La majorité des participants à la consultation reconnaît la nécessité de prendre des mesures et considère qu'il est indispensable de durcir et d'harmoniser les dispositions régissant l'imposition d'après la dépense (24 cantons et la CDF, 2 partis, le PDC et le PRD, ainsi que 18 organisations et associations).

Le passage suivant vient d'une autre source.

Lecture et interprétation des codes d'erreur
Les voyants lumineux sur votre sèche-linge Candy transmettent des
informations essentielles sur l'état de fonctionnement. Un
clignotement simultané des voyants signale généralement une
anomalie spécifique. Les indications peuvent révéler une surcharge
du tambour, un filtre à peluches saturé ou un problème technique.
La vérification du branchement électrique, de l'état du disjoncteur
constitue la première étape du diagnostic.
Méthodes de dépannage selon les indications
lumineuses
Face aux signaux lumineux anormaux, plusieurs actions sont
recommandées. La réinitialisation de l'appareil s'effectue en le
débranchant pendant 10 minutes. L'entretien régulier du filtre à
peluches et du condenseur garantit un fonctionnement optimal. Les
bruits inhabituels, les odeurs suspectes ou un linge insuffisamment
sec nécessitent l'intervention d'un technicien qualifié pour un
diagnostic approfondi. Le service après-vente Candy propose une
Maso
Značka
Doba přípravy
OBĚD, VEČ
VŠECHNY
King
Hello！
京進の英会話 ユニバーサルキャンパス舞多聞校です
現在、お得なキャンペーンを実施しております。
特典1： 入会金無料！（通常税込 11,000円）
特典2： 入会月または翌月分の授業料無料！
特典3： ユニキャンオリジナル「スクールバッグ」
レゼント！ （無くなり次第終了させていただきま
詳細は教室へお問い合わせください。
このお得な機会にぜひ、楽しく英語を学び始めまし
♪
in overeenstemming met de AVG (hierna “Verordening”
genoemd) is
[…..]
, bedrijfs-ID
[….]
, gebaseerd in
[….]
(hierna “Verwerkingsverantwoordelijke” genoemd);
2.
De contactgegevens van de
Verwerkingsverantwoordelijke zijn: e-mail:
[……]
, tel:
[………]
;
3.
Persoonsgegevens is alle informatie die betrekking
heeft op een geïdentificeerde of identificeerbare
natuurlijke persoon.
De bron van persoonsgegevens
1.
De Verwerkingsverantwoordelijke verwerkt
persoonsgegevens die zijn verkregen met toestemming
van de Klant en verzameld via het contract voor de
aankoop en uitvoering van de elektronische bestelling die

Alors que tous les cantons (excepté le JU) approuvent le durcissement des dispositions proposé et que quelques cantons (AG, BS, GE, LU, OW, SG, UR, ZG) et le PDC plaident même en faveur de dispositions allant au-delà des mesures proposées par le Conseil fédéral, c'est-à-dire un seuil de l'assiette de l'impôt plus élevé ou une même réglementation (obligatoire) pour la Confédération et les cantons en ce qui concerne ce seuil, à l'inverse, le PRD et de nombreuses organisations et associations (economiesuisse, l'ASB, l'USP, l'ACS, l'USAM, l'USF, la Chambre fiduciaire, la FRI, le SAB, la ZVDS, la FER, la CCiG, la CVCI, Info Chambres, PME bernoises et MW) revendiquent l'atténuation des mesures proposées ou l'adoption de mesures complémentaires pour modérer le désavantage concurrentiel qui en résulterait pour la place financière suisse en comparaison internationale.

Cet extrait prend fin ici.